Your reflection brought to mind the memory, years ago, of inviting an African-American friend to a July 4th cookout. He politely declined. I began to mention a few other colleagues who were also Black and would be attending. He smiled, knowing immediately what I was doing, and again politely declined.
The next day, he emailed me a copy of Frederick Douglass's historic 1852 address, “What to the Slave Is the Fourth of July?” ("I say it with a sad sense of the disparity between us. I am not included within the pale of glorious anniversary! Your high independence only reveals the immeasurable distance between us.")
I read it and wept, knowing he was right. "The disparity" seems even greater today. That was my first awakening to my own blindness about "my native land".

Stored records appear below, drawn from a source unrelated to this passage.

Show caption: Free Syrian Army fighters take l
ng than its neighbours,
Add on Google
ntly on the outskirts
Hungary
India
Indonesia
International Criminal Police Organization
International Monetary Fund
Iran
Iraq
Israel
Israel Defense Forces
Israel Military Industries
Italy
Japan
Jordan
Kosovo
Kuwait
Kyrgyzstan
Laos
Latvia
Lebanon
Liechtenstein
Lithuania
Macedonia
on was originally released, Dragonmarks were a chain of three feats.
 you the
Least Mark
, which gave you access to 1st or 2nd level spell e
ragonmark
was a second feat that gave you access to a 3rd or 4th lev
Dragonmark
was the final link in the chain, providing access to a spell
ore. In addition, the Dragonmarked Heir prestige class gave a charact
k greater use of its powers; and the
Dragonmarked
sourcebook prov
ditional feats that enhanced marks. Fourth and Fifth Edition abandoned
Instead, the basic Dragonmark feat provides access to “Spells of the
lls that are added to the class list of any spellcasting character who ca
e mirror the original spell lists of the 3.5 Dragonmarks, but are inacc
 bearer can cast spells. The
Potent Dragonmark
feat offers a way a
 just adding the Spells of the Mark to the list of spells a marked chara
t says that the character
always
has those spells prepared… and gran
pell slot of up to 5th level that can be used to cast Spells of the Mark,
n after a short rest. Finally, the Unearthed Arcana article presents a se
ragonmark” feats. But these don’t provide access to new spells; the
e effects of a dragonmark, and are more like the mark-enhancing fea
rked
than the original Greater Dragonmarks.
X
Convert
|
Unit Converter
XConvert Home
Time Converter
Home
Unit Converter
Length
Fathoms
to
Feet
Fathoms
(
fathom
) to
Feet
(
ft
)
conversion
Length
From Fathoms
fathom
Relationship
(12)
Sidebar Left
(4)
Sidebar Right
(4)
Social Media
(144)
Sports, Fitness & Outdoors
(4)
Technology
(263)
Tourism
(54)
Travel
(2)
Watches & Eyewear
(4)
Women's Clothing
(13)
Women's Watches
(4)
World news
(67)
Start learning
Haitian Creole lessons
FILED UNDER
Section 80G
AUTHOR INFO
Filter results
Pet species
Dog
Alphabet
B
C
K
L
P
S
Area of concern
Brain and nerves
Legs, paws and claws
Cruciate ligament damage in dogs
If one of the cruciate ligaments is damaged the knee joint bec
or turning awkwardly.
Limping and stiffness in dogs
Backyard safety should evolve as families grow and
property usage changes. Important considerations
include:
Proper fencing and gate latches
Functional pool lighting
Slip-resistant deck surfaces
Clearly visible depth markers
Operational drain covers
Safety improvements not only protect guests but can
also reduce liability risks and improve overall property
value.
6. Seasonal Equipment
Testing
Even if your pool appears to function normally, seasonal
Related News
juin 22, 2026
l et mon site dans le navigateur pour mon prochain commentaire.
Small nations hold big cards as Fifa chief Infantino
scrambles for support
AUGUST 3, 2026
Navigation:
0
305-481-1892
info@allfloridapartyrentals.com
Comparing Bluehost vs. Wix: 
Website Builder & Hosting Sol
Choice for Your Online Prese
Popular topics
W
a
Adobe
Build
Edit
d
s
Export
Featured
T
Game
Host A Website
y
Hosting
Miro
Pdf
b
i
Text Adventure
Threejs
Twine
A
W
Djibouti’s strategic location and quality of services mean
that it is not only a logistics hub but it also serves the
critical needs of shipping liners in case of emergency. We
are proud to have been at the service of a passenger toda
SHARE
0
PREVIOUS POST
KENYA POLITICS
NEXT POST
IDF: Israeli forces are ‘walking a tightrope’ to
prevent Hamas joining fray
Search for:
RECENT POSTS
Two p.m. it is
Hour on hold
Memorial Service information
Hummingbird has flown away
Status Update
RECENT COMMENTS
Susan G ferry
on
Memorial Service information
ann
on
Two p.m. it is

I presently live on land that was once a fertile fishing and crabbing ground for the Lanape and Naticoke, as well as places where they grew maize, squash, climbing beans, and herbs. Now and again, I will find an arrowhead or piece of pottery. I bring it to the Nanticoke center and return it with an apology, which is always graciously and solemnly accepted.
I no longer have July 4th picnics. I do join my friends, or I have held celebrations on January 1 (abolition of transatlantic slave trade), or Juneteenth, July 5th, or August 1 (abolition of slavery in the West Indies). I attend the annual Pow Wow of the Lanape and Nanticoke.
This year, my church is observing The Martyrs' Project on July 5th. https://martyrsday.us/
Capitalism, conspicuous consumerism, and the rapidly growing economic disparity among oligarchs and the even more rapidly vanishing middle class, coupled with the free-fall to the bottom of the poor, feel like salt rubbed into the wound that has never healed.
I completely understand walking away from it all. I am more and more compelled to walk right into it, to stand with my siblings of color and work with them to bring about the dream of freedom, this time stripped of its hypocrisy.
I do allow myself the luxury of an annual spiritual retreat with my sisters in the OSH, where I live and eat simply, recharge my spiritual batteries, and realign my moral compass.
There is, within us all, a bit of Thoreau. Especially because we are American.